1. Una mirada de fe, una grandeza incomparable
De esta primera consideración sobre la nueva evangelización emerge una sencilla aplicación metodológica al acercarnos al tema candente de la vida humana y la familia. Se trata de un presupuesto básico muy iluminador: es imposible hacer un diagnóstico a base de una simple acumulación de datos; es necesario tener una idea previa de salud, de una cierta perfección humana.
El motivo es muy claro. Las verdades implicadas en la vida humana y la familia no son un conjunto de funciones biológicas o sociales, sino que incluyen ante todo y por sí mismas un sentido humano. Quererlas valorar fuera de éste conduce necesariamente a su desprecio.
Cualquier diagnóstico social en torno a la familia y la vida humana en vista de la evangelización debe partir de una mirada de fe. Es ésta la que nos permite una comprensión más profunda de la realidad, sin falsificar ninguno de los datos objetivos que la ciencia humana nos ofrece. Con esta advertencia no procedemos a un vacío epistemológico, sino por el contrario, nos estamos apoyando en un principio de conocimiento adecuado al objeto implicado, que en nuestro caso es el amor. La verdad de la vida y la familia no se puede comprender fuera de un amor que es el que mueve a las personas a transmitir la vida o a entregarla. Dicha verdad se comprende sólo desde una vocación al amor que le da su auténtica dimensión humana.

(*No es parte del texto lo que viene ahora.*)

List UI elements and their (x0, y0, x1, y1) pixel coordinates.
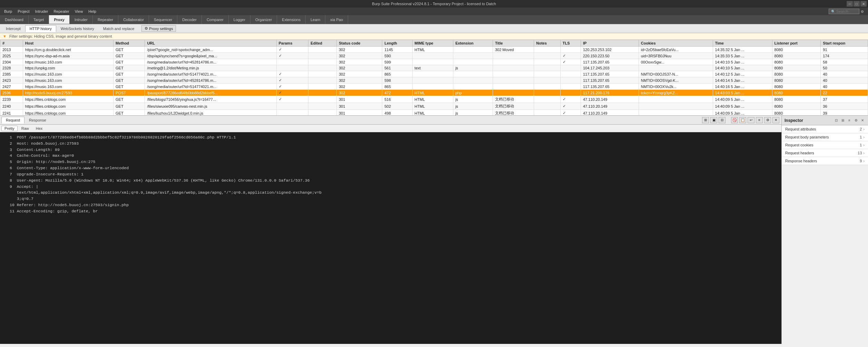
inspector-sections: Request attributes2 ›Request body parame… (782, 125, 868, 165)
menu-burp[interactable]: Burp (1, 9, 15, 14)
table-row[interactable]: 2240https://files.cnblogs.comGET/files/s… (0, 103, 868, 110)
table-row[interactable]: 2304https://music.163.comGET/song/media/… (0, 59, 868, 65)
col-header-tls[interactable]: TLS (560, 40, 581, 47)
inspector-close-btn[interactable]: ✕ (860, 118, 865, 123)
inspector-section-0[interactable]: Request attributes2 › (782, 125, 868, 133)
table-row[interactable]: 2241https://files.cnblogs.comGET/files/l… (0, 110, 868, 116)
inspector-layout-btn-2[interactable]: ⊞ (840, 118, 846, 123)
tab-extensions[interactable]: Extensions (277, 15, 306, 24)
tab-xiapao[interactable]: xia Pao (325, 15, 348, 24)
inspector-section-1[interactable]: Request body parameters1 › (782, 133, 868, 141)
inspector-hide-btn[interactable]: 🚫 (731, 117, 738, 123)
menu-help[interactable]: Help (86, 9, 99, 14)
inspector-section-3[interactable]: Request headers13 › (782, 149, 868, 157)
table-row[interactable]: 2013https://cm.g.doubleclick.netGET/pixe… (0, 47, 868, 53)
table-cell-16: 8080 (772, 65, 821, 71)
table-cell-8 (412, 53, 453, 59)
tab-request[interactable]: Request (1, 117, 24, 124)
table-cell-16: 8080 (772, 59, 821, 65)
tab-decoder[interactable]: Decoder (177, 15, 202, 24)
copy-btn[interactable]: 📋 (739, 117, 746, 123)
table-cell-13: 117.135.207.65 (581, 84, 639, 90)
tab-sequencer[interactable]: Sequencer (149, 15, 177, 24)
tab-dashboard[interactable]: Dashboard (0, 15, 29, 24)
menu-intruder[interactable]: Intruder (32, 9, 51, 14)
col-header-host[interactable]: Host (23, 40, 113, 47)
table-row[interactable]: 2328https://unpkg.comGET/meting@1.2/dist… (0, 65, 868, 71)
layout-btn-2[interactable]: ▣ (710, 117, 717, 123)
settings-icon[interactable]: ⚙ (861, 10, 864, 13)
tab-comparer[interactable]: Comparer (202, 15, 229, 24)
table-cell-4: ✓ (276, 71, 308, 77)
format-btn[interactable]: ≡ (756, 117, 763, 123)
col-header-status[interactable]: Status code (337, 40, 382, 47)
tab-target[interactable]: Target (29, 15, 49, 24)
filter-bar[interactable]: ▼ Filter settings: Hiding CSS, image and… (0, 33, 868, 40)
table-row[interactable]: 2423https://music.163.comGET/song/media/… (0, 77, 868, 84)
code-editor[interactable]: 1 POST /passport/877286ed64fb0bb88d2bbbe… (0, 132, 781, 344)
col-header-time[interactable]: Time (713, 40, 772, 47)
inspector-cols-btn[interactable]: ≡ (847, 118, 852, 123)
col-header-url[interactable]: URL (145, 40, 276, 47)
tab-learn[interactable]: Learn (306, 15, 325, 24)
fmt-hex[interactable]: Hex (33, 126, 46, 131)
tab-repeater[interactable]: Repeater (93, 15, 118, 24)
tab-intruder[interactable]: Intruder (70, 15, 93, 24)
window-controls[interactable]: ─ □ ✕ (847, 1, 867, 7)
col-header-params[interactable]: Params (276, 40, 308, 47)
table-cell-11 (534, 84, 560, 90)
col-header-method[interactable]: Method (113, 40, 145, 47)
tab-organizer[interactable]: Organizer (250, 15, 277, 24)
col-header-listener-port[interactable]: Listener port (772, 40, 821, 47)
tab-logger[interactable]: Logger (229, 15, 250, 24)
layout-btn-1[interactable]: ⊞ (702, 117, 709, 123)
col-header-edited[interactable]: Edited (308, 40, 337, 47)
minimize-button[interactable]: ─ (847, 1, 853, 7)
col-header-title[interactable]: Title (493, 40, 534, 47)
table-cell-5 (308, 47, 337, 53)
table-row[interactable]: 2427https://music.163.comGET/song/media/… (0, 84, 868, 90)
fmt-pretty[interactable]: Pretty (1, 126, 18, 131)
col-header-notes[interactable]: Notes (534, 40, 560, 47)
tab-proxy[interactable]: Proxy (49, 15, 70, 24)
table-row[interactable]: 2239https://files.cnblogs.comGET/files/b… (0, 96, 868, 103)
layout-btn-3[interactable]: ⊟ (719, 117, 726, 123)
menu-view[interactable]: View (72, 9, 86, 14)
tab-collaborator[interactable]: Collaborator (118, 15, 149, 24)
col-header-num[interactable]: # (0, 40, 23, 47)
inspector-layout-btn[interactable]: ⊡ (834, 118, 839, 123)
col-header-ext[interactable]: Extension (453, 40, 493, 47)
table-cell-11 (534, 103, 560, 110)
search-box[interactable]: 🔍 (829, 9, 859, 14)
inspector-settings-btn[interactable]: ⚙ (853, 118, 859, 123)
table-cell-15: 14:40:12 5 Jan ... (713, 71, 772, 77)
table-row[interactable]: 2385https://music.163.comGET/song/media/… (0, 71, 868, 77)
maximize-button[interactable]: □ (854, 1, 860, 7)
col-header-start-respon[interactable]: Start respon (821, 40, 868, 47)
fmt-raw[interactable]: Raw (18, 126, 32, 131)
close-panel-btn[interactable]: ✕ (772, 117, 779, 123)
table-cell-16: 8080 (772, 77, 821, 84)
col-header-cookies[interactable]: Cookies (639, 40, 713, 47)
wrap-btn[interactable]: ↩ (748, 117, 754, 123)
table-row[interactable]: 2025https://sync-dsp-ad-m.asiaGET/dsp/ap… (0, 53, 868, 59)
tab-response[interactable]: Response (24, 117, 51, 124)
menu-project[interactable]: Project (15, 9, 32, 14)
app-title: Burp Suite Professional v2024.8.1 - Temp… (372, 2, 496, 6)
table-row[interactable]: 2596http://node5.buuoj.cn:27593POST/pass… (0, 90, 868, 96)
inspector-section-4[interactable]: Response headers9 › (782, 157, 868, 165)
proxy-settings-button[interactable]: ⚙ Proxy settings (141, 25, 176, 32)
close-button[interactable]: ✕ (860, 1, 867, 7)
inspector-section-2[interactable]: Request cookies1 › (782, 141, 868, 149)
subtab-intercept[interactable]: Intercept (1, 25, 25, 32)
search-input[interactable] (836, 9, 857, 13)
col-header-length[interactable]: Length (382, 40, 412, 47)
table-cell-6: 301 (337, 103, 382, 110)
subtab-match-replace[interactable]: Match and replace (99, 25, 139, 32)
subtab-http-history[interactable]: HTTP history (25, 25, 56, 32)
menu-repeater[interactable]: Repeater (51, 9, 72, 14)
col-header-mime[interactable]: MIME type (412, 40, 453, 47)
settings-btn[interactable]: ⚙ (764, 117, 771, 123)
col-header-ip[interactable]: IP (581, 40, 639, 47)
subtab-websockets-history[interactable]: WebSockets history (56, 25, 99, 32)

Por consiguiente, nuestro análisis debe centrarse en el modo específico que el hombre tiene de amar. Es así como se puede hablar en verdad de una “vida digna” y de una familia “humana” y no desde otros parámetros ya sean biológicos o colectivistas. En este sentido se comprenden las palabras del Papa: “la mejor defensa de Dios y del hombre consiste precisamente en el amor”[2].
Baste por ahora dos apuntes acerca de las bases fundamentales innegociables que, además, están llenas de luz. Es imposible comprender que la “vida es siempre un bien”[3], si no la descubrimos en primer lugar como un don de Dios[4]. Uno de los aspectos más importantes de la cultura occidental fue la ruptura radical que impuso el Imperio Romano respecto de los sacrificios humanos, en especial de los primogénitos, que fueron todavía comunes entre los fenicios y cartaginenses[5].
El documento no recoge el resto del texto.